> [Aim of the task]: Output exactly the lines below from the one containing "Après tout, pourquoi" to the last line, both included. Omit pictures.

> [Supplied data]:
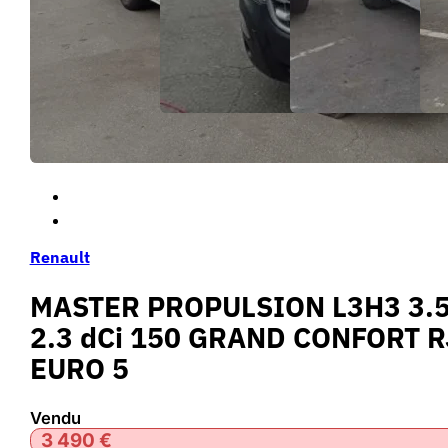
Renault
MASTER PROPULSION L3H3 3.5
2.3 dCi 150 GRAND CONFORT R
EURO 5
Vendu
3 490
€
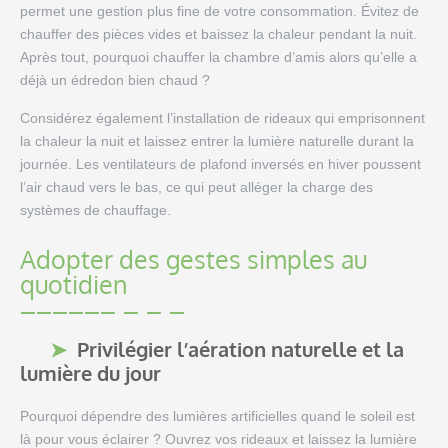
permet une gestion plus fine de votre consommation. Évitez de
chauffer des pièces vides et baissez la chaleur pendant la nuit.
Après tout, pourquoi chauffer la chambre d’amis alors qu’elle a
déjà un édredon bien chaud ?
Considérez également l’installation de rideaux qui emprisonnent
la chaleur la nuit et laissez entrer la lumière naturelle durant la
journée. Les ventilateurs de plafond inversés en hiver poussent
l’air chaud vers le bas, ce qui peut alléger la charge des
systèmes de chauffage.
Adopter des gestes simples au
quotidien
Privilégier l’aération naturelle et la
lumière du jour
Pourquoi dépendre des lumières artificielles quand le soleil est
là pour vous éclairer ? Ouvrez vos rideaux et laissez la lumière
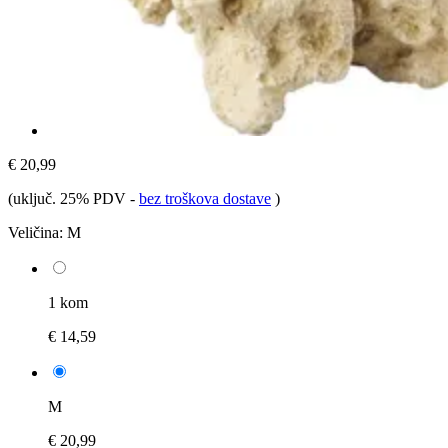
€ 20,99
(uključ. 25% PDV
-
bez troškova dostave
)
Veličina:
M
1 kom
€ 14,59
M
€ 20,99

> [Your solution]:
Après tout, pourquoi chauffer la chambre d’amis alors qu’elle a
déjà un édredon bien chaud ?
Considérez également l’installation de rideaux qui emprisonnent
la chaleur la nuit et laissez entrer la lumière naturelle durant la
journée. Les ventilateurs de plafond inversés en hiver poussent
l’air chaud vers le bas, ce qui peut alléger la charge des
systèmes de chauffage.
Adopter des gestes simples au
quotidien
Privilégier l’aération naturelle et la
lumière du jour
Pourquoi dépendre des lumières artificielles quand le soleil est
là pour vous éclairer ? Ouvrez vos rideaux et laissez la lumière
€ 20,99
(uključ. 25% PDV
-
bez troškova dostave
)
Veličina:
M
1 kom
€ 14,59
M
€ 20,99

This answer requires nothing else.